PPO (Preferred Provider Organization): A combination of traditional fee-for-service and an HMO. When you use the doctors and hospitals that are part of the PPO, you can have a larger part of your medical bills covered. You can use other doctors, but at a higher cost.

Preexisting Condition: A health problem that existed before the date your insurance became effective.

Premium: The amount you or your employer pays in exchange for insurance coverage.

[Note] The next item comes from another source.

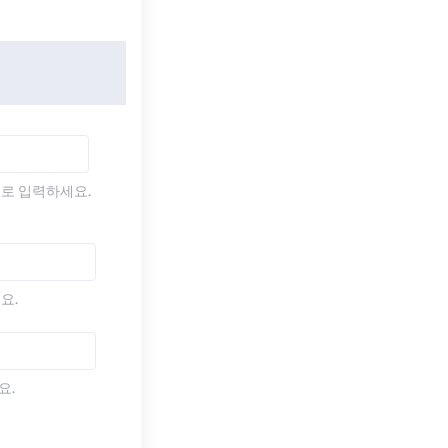
)로 입력하세요.
요.
요.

Primary Care Doctor: Usually your first contact for health care. This is often a family physician or internist, but some women use their gynecologist. A primary care doctor monitors your health and diagnoses and treats minor health problems, and refers you to specialists if another level of care is needed.

Provider: Any person (doctor, nurse, dentist) or institution (hospital or clinic) that provides medical care.

Reasonable and/or Customary Charges:  Amounts charged by health care providers that are consistent with charges from similar providers for identical or similar services in a given locale.

 

Third-Party Administrator (TPA). An outside person or firm, not a party to a contract, that maintains all records regarding the persons covered under the insurance plan.
 

Third-Party Payer: Any payer for health care services other than you. This can be an insurance company, an HMO, a PPO, Third Party Administrator or the federal government.

Underwriting:  The process of selecting risks and classifying them according to their degrees of insurability so that the appropriate rates may be assigned. The process also includes rejection of those risks that do not qualify.


 

Checkup on Health Insurance Choices. AHCPR Publication No. 93-0018, December 1992. Agency for Health Care Policy and Research, Rockville, MD.